# General Topics > Fieldwork >  Peruvian Rainforest (Amazon - Picture Heavy)

## Jeff

Rainforest conservation trip into Manu National Park (Peru). These were all taken with a waterproof coolpix...nothing fancy. Wildlife was very difficult to photograph and I admit I spent more of my time admiring it through my own eyes than through a camera lens. I mostly have scenic shots to share, but there is some wildlife mixed within as well. 


I saw over 125 species of bird, a Jaguar, Giant River Otters, 9 species of Monkey (Red Howler, Spider, White-fronted Capuchin, Brown Capuchin, Squirrel, Emperor Tamarin, Saddle-backed Tamarin, Dusky Titi Monkey, and the very rare and endangered Wooly Monkey). Several Amazon Tree Boas, a juvenile BCC in a tall palm, some dendrobates, hylids, caiman... it was absolutely incredible. Most wildlife photos were taken by colleagues and I'll try to get those posted when possible.


Aerial view from out small plane, passing over the Andes from Cusco into Manu forest:

The Amazon:







The Boca Manu Airstrip... it was a rough landing lol:






C. cornuta along a Matsiguanka trail:




Sunset on the River - The sun rises at 530am and sets at 530pm here. There is almost no transition between light and utter darkness. 




Succesional Forest:



Pretty Vespid:



Bullet Ant - The worst pain in the entire forest. This one was almost 2" long:



Ficus, a keystone fruiting species in the forest:



Wild Cocoa...note how fruit often grows out of the trunk and bark:



Cecilio and Marco, the boatmen. Cecilio (the elder) does not care about money... he takes researchers into the forest hoping purely so they can appreciate it and make efforts to save it. These are some truly remarkable people. They offer to carry all of your luggage for miles with no tip... and haven't seen family in over 4 weeks. 





Termite Nest - Termites build nests high off the ground due to flooding:



Many plants protect themselves with toxins and sharp spines in the forest. This palm has spines that are over 4" long:



Phasmid:

Jaguar -  I feel so privledged to have seen this guy. He just hung out on the log overhanging the water as we passed by along the Madre de Dios. Very rare sight.
[/URL]
[/URL]


Jaguar photo taken by our amazing Guide, Dr. Leo Obelitas. This photo will be removed in 24hrs. Please do not repost this without permission:
[/URL]


Some Canopy views:
[/URL]


Oxbow Lake, Cocha Juarez:
[/URL]


Casa de Matsiguanka - the house of the Matsiguanka tribe.

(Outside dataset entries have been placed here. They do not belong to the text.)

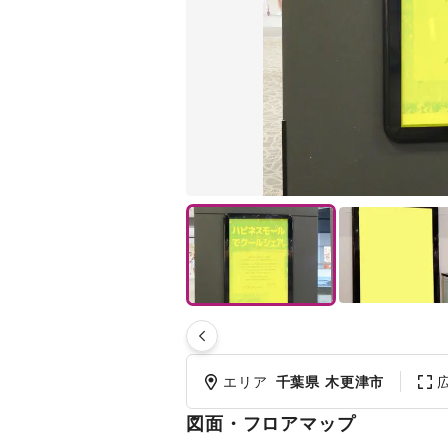
エリア
千葉県 木更津市
図面・フロアマップ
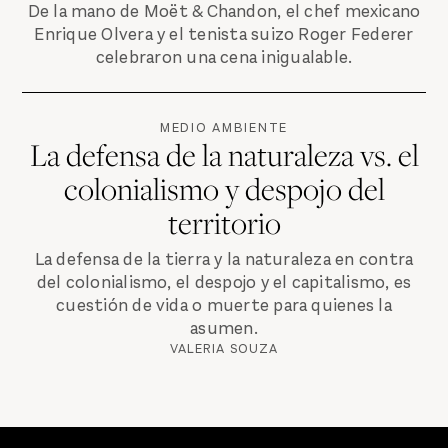
De la mano de Moët & Chandon, el chef mexicano
Enrique Olvera y el tenista suizo Roger Federer
celebraron una cena inigualable.
MEDIO AMBIENTE
La defensa de la naturaleza vs. el
colonialismo y despojo del
territorio
La defensa de la tierra y la naturaleza en contra
del colonialismo, el despojo y el capitalismo, es
cuestión de vida o muerte para quienes la
asumen.
VALERIA SOUZA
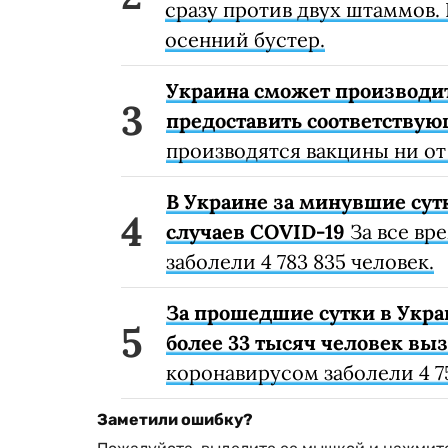
сразу против двух штаммов. 
осенний бустер.
Украина сможет производи
предоставить соответству
производятся вакцины ни от
В Украине за минувшие сут
случаев COVID-19
За все вр
заболели 4 783 835 человек.
За прошедшие сутки в Укра
более 33 тысяч человек вы
коронавирусом заболели 4 75
Заметили ошибку?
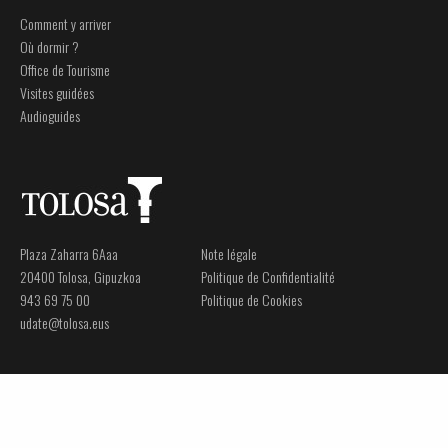
Comment y arriver
Où dormir ?
Office de Tourisme
Visites guidées
Audioguides
Plaza Zaharra 6Aaa
Note légale
20400 Tolosa, Gipuzkoa
Politique de Confidentialité
943 69 75 00
Politique de Cookies
udate@tolosa.eus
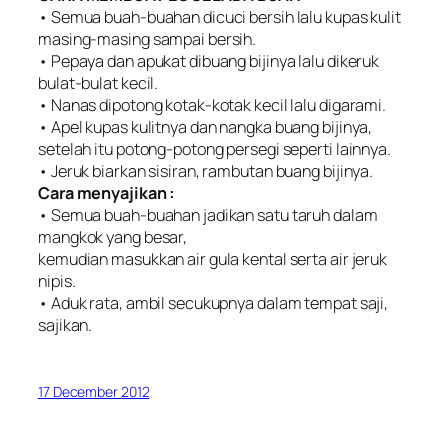
• Semua buah-buahan dicuci bersih lalu kupas kulit
masing-masing sampai bersih.
• Pepaya dan apukat dibuang bijinya lalu dikeruk
bulat-bulat kecil.
• Nanas dipotong kotak-kotak kecil lalu digarami.
• Apel kupas kulitnya dan nangka buang bijinya,
setelah itu potong-potong persegi seperti lainnya.
• Jeruk biarkan sisiran, rambutan buang bijinya.
Cara menyajikan :
• Semua buah-buahan jadikan satu taruh dalam
mangkok yang besar,
kemudian masukkan air gula kental serta air jeruk
nipis.
• Aduk rata, ambil secukupnya dalam tempat saji,
sajikan.
17 December 2012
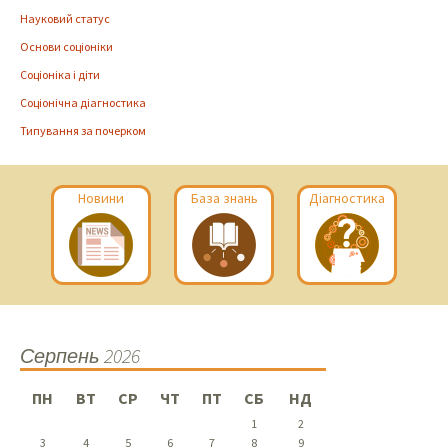
Науковий статус
Основи соціоніки
Соціоніка і діти
Соціонічна діагностика
Типування за почерком
Новини
База знань
Діагностика
Серпень 2026
ПН
ВТ
СР
ЧТ
ПТ
СБ
НД
1
2
3
4
5
6
7
8
9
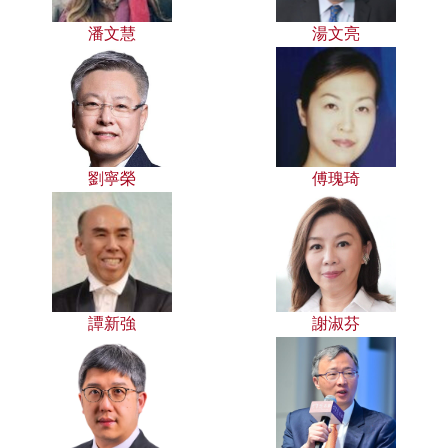
潘文慧
湯文亮
劉寧榮
傅瑰琦
譚新強
謝淑芬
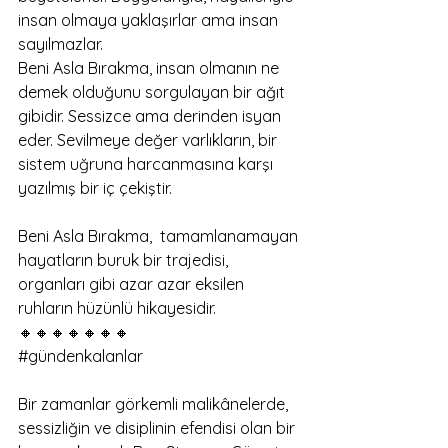
insan olmaya yaklaşırlar ama insan 
sayılmazlar.
Beni Asla Bırakma, insan olmanın ne 
demek olduğunu sorgulayan bir ağıt 
gibidir. Sessizce ama derinden isyan 
eder. Sevilmeye değer varlıkların, bir 
sistem uğruna harcanmasına karşı 
yazılmış bir iç çekiştir.
Beni Asla Bırakma,  tamamlanamayan 
hayatların buruk bir trajedisi, 
organları gibi azar azar eksilen 
ruhların hüzünlü hikayesidir. 
🔸️🔸️🔸️🔸️🔸️🔸️🔸️
#gündenkalanlar
Bir zamanlar görkemli malikânelerde, 
sessizliğin ve disiplinin efendisi olan bir 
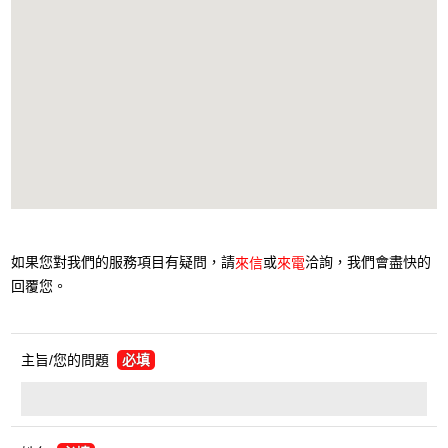
如果您對我們的服務項目有疑問，請
或
洽詢，我們會盡快的
來信
來電
回覆您。
主旨/您的問題
必填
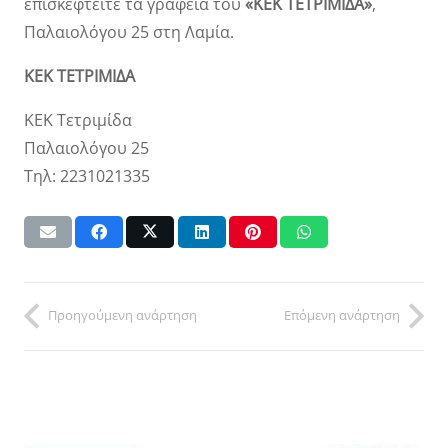
επισκεφτείτε τα γραφεία του
«ΚΕΚ ΤΕΤΡΙΜΙΔΑ»
,
Παλαιολόγου 25 στη Λαμία.
ΚΕΚ ΤΕΤΡΙΜΙΔΑ
ΚΕΚ Τετριμίδα
Παλαιολόγου 25
Τηλ: 2231021335
Προηγούμενη ανάρτηση
Επόμενη ανάρτηση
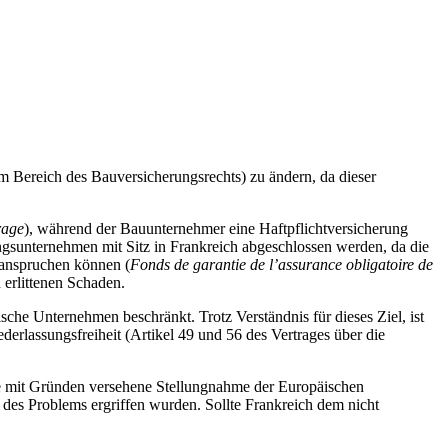
 Bereich des Bauversicherungsrechts) zu ändern, da dieser
rage
), während der Bauunternehmer eine Haftpflichtversicherung
rungsunternehmen mit Sitz in Frankreich abgeschlossen werden, da die
eanspruchen können (
Fonds de garantie de l’assurance obligatoire de
 erlittenen Schaden.
e Unternehmen beschränkt. Trotz Verständnis für dieses Ziel, ist
derlassungsfreiheit (Artikel 49 und 56 des Vertrages über die
ne mit Gründen versehene Stellungnahme der Europäischen
s Problems ergriffen wurden. Sollte Frankreich dem nicht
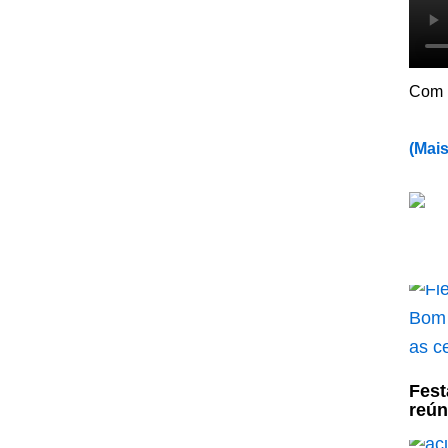
Com 
(
Mais
Fest
reún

Very fascinating and shy indigenous people. They rarely ventured out of their hut here that houses 8 families... I learned a lot from them 
[/URL]




Guide Leo, talking about the naked tree. It sheds is incredible toxic bark to prevent infestation by ants that dominate the forest. He has a friend who committed suicide by drinking a brew with the bark:
[/URL]


Jewel Beetle...impossible to capture the beauty of this insect. Incredible rainbow of colors, irridescence, and it was about 3" long:
[/URL]


Corllalus enhydris enhydris - Amazon Tree Boa
[/URL]


Hylid - Giant Gladiator Frog (Hypsiboas boans). He was the size of a clenched fist:
[/URL]


The 2nd worst pain in the forest to the bullet ant. This caterpillar is called "Koi Koi" in Quechua... which translates to "pain pain"
[/URL]


[/URL]


Sunset:
[/URL]


White Caiman



Snake bird (I think):



This is the caustic vine I had alluded to that is used to remedy Bullet Ant stings:



Very cool, cryptic frog. Unknown species...anyone want to take a stab at it? Found near Cocha Salvador in detritus, about 250m from the lake in Manu National Park. We didn't have any die-hard frog people with us on this trip and our field guide was for herps was severely limited.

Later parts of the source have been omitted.